Beautiful picture of your lovely boy. Each run is precious indeed!


----------



## TheZ's (Jun 13, 2011)

Beautiful picture of Jackson. It's great that you could enjoy it together.


----------



## Eclipse (Apr 21, 2014)

Jackson looks like he's enjoying himself. =) Congrats on qualifying!


----------



## Claudia M (Aug 8, 2012)

What a wonderful accomplishment! Most importantly you both had fun together and that is a team! Congrats to both of you!


----------



## sammydog (Aug 23, 2008)

That is a great picture! Congratulations on your Q and your special day. It really is all about fun... and pictures of fun!


----------



## MaureenM (Sep 20, 2011)

Great picture and congratulations on the Q!!!!


----------



## hotel4dogs (Sep 29, 2008)

Great photo!! Congratulations on a very special Q.


----------



## CAROLINA MOM (May 12, 2009)

Congratulations!
Great picture of your beautiful boy, what a very special day and lots of fun for you both.


----------



## Maxs Mom (Mar 22, 2008)

Congratulations on the Q!!! Was is at the horse park? I ran there when I went to National.

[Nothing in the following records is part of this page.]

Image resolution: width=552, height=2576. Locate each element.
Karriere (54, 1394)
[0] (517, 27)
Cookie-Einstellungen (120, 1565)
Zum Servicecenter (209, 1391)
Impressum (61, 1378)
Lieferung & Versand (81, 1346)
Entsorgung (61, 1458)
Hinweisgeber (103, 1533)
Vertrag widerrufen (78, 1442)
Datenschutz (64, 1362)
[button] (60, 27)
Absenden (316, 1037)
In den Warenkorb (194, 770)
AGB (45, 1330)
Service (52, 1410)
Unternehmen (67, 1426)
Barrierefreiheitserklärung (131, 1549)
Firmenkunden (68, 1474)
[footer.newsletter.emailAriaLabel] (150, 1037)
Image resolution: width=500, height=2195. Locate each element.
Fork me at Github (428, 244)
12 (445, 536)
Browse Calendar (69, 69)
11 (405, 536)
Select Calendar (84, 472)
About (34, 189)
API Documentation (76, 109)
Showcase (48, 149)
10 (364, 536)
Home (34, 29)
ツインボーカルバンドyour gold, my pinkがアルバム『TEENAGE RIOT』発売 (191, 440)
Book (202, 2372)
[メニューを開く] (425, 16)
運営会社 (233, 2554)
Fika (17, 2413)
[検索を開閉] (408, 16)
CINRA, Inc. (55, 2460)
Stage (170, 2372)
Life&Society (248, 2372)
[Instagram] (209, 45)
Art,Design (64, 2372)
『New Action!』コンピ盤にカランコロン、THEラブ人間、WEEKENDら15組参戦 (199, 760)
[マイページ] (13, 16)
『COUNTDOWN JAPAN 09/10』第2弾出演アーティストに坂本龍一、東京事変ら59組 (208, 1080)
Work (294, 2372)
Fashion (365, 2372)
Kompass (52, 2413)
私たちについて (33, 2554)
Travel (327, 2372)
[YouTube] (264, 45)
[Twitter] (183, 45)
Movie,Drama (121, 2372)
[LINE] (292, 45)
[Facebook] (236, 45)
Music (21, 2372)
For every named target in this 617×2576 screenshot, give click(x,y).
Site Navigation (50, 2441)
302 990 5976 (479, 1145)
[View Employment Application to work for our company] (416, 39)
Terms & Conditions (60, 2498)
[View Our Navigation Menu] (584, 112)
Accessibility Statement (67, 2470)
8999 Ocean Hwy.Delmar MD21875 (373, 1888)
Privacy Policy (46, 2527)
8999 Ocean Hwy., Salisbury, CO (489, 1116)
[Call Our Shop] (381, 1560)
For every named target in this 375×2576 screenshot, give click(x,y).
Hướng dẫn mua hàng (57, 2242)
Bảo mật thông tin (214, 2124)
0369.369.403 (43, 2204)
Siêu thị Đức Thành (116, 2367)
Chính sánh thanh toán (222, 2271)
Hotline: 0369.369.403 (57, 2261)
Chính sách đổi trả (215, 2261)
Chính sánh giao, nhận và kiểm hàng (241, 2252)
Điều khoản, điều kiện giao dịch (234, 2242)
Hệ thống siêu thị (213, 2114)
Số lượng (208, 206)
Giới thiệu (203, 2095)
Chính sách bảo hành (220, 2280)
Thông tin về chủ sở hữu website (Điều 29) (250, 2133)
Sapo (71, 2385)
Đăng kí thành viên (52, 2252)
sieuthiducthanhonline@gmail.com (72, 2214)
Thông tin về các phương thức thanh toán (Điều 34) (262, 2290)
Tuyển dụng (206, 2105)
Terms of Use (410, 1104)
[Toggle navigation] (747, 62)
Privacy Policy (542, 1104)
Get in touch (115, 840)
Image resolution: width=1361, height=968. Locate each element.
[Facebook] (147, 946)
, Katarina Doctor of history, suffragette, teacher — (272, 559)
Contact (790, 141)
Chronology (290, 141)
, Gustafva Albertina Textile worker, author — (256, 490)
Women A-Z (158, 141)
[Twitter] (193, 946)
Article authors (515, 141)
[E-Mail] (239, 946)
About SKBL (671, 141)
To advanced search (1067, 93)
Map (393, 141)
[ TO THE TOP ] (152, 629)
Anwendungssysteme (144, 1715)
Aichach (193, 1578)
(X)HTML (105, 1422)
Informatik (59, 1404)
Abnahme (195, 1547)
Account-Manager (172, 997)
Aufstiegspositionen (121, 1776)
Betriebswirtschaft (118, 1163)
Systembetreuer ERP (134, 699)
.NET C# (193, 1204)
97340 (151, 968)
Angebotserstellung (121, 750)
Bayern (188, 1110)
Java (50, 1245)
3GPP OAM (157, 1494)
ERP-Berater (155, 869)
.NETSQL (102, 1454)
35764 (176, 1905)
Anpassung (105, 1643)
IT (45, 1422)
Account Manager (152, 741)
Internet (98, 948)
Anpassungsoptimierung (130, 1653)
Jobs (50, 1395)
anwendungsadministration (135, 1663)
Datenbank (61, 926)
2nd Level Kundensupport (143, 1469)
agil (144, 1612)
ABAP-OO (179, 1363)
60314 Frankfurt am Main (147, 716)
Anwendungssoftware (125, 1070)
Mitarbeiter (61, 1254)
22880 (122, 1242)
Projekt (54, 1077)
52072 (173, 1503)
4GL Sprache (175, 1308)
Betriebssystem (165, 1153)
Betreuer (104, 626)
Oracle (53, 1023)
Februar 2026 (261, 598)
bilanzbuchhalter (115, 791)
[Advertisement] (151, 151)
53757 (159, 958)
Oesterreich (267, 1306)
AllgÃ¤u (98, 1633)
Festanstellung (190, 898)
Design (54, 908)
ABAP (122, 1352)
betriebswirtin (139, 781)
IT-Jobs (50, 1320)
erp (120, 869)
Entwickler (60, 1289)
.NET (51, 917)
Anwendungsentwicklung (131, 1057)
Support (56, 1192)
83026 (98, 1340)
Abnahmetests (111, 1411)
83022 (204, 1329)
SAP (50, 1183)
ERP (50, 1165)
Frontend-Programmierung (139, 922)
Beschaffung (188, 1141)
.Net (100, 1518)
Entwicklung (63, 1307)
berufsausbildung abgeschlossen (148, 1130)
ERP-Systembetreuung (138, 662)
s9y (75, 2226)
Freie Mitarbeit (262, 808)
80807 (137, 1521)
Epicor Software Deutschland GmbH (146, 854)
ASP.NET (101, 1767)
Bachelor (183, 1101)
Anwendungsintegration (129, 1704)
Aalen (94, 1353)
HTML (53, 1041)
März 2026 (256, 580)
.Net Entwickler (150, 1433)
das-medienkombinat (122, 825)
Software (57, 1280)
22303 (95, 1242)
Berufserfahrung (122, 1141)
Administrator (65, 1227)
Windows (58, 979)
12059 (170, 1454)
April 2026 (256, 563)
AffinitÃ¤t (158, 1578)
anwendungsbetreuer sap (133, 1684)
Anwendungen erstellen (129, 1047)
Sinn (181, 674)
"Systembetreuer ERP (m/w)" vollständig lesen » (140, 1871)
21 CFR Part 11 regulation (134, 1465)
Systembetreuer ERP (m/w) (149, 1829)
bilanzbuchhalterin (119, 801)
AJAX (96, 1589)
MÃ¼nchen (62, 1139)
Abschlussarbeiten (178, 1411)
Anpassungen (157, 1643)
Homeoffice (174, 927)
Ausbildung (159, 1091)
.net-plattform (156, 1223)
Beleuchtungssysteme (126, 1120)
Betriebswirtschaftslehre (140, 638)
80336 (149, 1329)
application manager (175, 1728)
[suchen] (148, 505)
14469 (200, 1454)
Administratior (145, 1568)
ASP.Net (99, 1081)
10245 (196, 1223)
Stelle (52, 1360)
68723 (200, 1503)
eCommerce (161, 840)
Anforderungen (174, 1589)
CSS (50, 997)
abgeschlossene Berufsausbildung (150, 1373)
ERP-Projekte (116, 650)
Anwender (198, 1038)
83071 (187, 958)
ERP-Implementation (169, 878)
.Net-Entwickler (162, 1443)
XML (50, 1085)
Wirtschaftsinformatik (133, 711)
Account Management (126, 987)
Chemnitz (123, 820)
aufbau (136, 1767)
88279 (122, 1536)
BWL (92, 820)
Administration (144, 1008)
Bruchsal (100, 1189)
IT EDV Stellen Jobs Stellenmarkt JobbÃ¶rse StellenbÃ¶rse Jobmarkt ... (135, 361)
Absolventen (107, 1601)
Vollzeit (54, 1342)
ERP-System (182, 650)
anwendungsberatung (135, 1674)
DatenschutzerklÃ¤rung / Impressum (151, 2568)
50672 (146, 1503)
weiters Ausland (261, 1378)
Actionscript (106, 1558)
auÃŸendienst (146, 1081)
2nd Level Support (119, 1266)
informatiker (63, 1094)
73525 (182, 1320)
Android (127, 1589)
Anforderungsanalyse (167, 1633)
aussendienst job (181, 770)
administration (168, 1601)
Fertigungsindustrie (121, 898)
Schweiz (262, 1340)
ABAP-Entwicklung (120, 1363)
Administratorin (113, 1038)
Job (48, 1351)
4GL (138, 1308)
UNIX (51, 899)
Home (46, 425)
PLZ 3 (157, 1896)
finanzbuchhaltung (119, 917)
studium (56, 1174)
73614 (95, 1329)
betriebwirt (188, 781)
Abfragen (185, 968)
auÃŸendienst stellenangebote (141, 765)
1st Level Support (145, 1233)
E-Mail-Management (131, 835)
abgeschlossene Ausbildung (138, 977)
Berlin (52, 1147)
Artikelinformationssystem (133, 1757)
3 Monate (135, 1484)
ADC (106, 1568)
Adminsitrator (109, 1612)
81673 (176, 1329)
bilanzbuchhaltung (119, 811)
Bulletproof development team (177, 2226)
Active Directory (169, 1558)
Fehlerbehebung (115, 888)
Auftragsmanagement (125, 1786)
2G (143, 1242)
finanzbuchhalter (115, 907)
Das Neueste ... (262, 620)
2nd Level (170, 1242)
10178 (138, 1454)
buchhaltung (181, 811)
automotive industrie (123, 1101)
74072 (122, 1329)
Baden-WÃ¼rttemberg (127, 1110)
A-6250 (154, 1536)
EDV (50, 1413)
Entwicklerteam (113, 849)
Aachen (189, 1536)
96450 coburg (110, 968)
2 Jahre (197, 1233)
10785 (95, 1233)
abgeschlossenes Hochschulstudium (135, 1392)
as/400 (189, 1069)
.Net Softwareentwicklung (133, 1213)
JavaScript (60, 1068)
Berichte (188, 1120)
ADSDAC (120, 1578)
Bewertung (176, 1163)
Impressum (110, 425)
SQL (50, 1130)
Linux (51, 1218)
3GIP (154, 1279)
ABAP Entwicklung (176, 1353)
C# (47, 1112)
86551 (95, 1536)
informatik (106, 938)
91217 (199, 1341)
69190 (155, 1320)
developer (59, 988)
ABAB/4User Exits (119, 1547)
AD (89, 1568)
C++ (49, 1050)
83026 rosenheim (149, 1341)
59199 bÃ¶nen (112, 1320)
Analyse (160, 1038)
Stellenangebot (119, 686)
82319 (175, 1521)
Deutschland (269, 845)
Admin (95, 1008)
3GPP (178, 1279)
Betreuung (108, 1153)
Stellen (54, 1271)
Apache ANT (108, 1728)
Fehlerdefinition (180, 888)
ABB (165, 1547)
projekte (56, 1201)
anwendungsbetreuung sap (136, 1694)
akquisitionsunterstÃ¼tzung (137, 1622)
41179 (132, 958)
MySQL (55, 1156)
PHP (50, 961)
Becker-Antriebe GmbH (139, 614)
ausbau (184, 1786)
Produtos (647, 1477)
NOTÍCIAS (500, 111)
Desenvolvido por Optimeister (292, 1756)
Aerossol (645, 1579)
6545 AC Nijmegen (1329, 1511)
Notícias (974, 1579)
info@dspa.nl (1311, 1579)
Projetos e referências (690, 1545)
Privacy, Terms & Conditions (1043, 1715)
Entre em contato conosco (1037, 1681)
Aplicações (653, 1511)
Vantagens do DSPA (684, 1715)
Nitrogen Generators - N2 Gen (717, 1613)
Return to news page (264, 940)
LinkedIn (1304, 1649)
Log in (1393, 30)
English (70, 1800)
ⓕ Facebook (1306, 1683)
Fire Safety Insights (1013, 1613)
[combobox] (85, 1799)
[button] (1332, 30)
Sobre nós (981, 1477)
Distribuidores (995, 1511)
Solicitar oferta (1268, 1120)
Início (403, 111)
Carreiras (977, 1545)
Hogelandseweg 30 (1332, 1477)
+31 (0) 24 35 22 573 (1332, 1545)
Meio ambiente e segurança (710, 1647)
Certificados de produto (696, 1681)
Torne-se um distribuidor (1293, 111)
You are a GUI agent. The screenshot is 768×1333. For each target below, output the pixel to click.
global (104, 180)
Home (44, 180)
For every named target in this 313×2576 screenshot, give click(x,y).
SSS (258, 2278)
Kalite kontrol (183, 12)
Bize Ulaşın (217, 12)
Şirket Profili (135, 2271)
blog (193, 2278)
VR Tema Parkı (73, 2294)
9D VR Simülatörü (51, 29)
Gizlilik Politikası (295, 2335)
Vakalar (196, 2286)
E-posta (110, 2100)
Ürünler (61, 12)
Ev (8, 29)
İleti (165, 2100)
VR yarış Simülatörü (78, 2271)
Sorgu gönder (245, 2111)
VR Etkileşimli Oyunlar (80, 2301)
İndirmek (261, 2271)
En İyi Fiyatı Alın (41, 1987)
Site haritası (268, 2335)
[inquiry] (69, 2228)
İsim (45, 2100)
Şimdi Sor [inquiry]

What a lovely facility!!!!


----------



## 2golddogs (Oct 19, 2009)

Ann, it was at the horse park. What a fantastic facility and lots of land to exercise the dogs. Hope to go back in February.


----------



## Rainheart (Nov 28, 2010)

Really fantastic! Congrats! Hoping Jackson has been doing well, lately <3


----------



## quilter (Sep 12, 2011)

I love it when their ears flip up like that!


----------



## Buddy's mom forever (Jun 23, 2011)

I am so glad you two had fun, that's a great picture, worth framing!


----------